◆ **Your instructions**: In the records below, find the line holding "ศูนย์บริการลูกค้า" and the line holding "ช่องทางชำระเงิน". Set down both, with every line between them, exactly.

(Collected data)
————
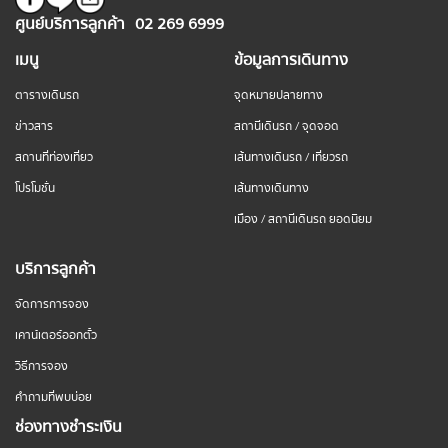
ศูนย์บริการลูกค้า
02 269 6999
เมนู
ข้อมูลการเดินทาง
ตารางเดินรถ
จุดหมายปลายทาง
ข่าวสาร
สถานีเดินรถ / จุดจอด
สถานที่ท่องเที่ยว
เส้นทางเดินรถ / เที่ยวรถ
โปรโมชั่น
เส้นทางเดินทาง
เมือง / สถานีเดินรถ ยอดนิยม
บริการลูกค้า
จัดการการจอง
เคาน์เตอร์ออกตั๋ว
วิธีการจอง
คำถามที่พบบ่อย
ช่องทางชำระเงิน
————
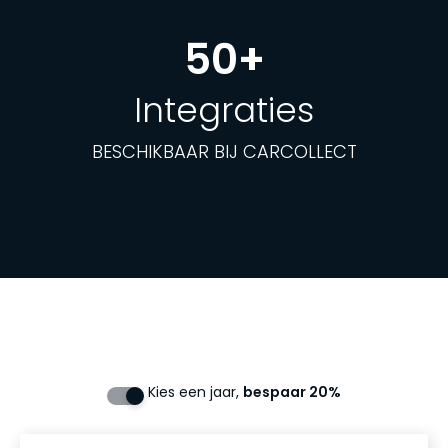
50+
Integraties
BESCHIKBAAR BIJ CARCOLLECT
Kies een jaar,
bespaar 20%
————
◆ **Exercise result**:
ศูนย์บริการลูกค้า
02 269 6999
เมนู
ข้อมูลการเดินทาง
ตารางเดินรถ
จุดหมายปลายทาง
ข่าวสาร
สถานีเดินรถ / จุดจอด
สถานที่ท่องเที่ยว
เส้นทางเดินรถ / เที่ยวรถ
โปรโมชั่น
เส้นทางเดินทาง
เมือง / สถานีเดินรถ ยอดนิยม
บริการลูกค้า
จัดการการจอง
เคาน์เตอร์ออกตั๋ว
วิธีการจอง
คำถามที่พบบ่อย
ช่องทางชำระเงิน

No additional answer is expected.